As we reflect in this season of gratitude, MSK Kids, the pediatric cancer program at Memorial Sloan Kettering, is grateful for our pediatric patients and their families. We’re also thankful for how far we’ve come in treating pediatric cancers. Some of the most inspiring stories over the last few years have been those of children diagnosed with forms of pediatric cancer. Many children are thriving, beating the odds that once were stacked up against them. Patients just like Rihanna.

Rihanna was born with a tumor on her upper right arm almost as large as her head. After chemotherapy failed to shrink it, her parents brought her to MSK Kids, hoping for a different outcome. The MSK Kids team determined that Rihanna’s cancer was caused by a mutation in a gene called NTRK and focused her care plan on shutting off the cancer-driving effects of that mutation.

At the time, MSK Kids pediatric oncologist Neerav Shukla was leading a clinical trial for larotrectinib (Vitrakvi®), a drug that specifically targets NTRK. Within days of starting Rihanna on the drug, her tumor began to shrink. Five months later, the remaining tumor was removed, allowing Rihanna to have full function of her arm. Now almost 4, she shows no sign of the disease. 

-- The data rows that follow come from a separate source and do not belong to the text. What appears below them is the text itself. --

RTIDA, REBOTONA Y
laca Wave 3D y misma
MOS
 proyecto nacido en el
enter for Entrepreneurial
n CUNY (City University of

Rihanna’s story illustrates the power of precision medicine. This practice is grounded in uncovering the genetic changes that drive a tumor’s growth and then finding the best drugs to stop them. MSK has been at the forefront of this pioneering research. Over the past two decades, precision medicine has helped many adults, but the progress has been slower for children. MSK Kids is changing that: A major effort is underway to fully deliver on the promise of precision medicine for our youngest patients. Successfully treating one child, like Rihanna, can do a lot to accelerate drug development to help many more kids. The trial she participated in resulted in the first ever tumor-agnostic simultaneous approval of larotrectinib for both children and adults with NTRK-driven tumors.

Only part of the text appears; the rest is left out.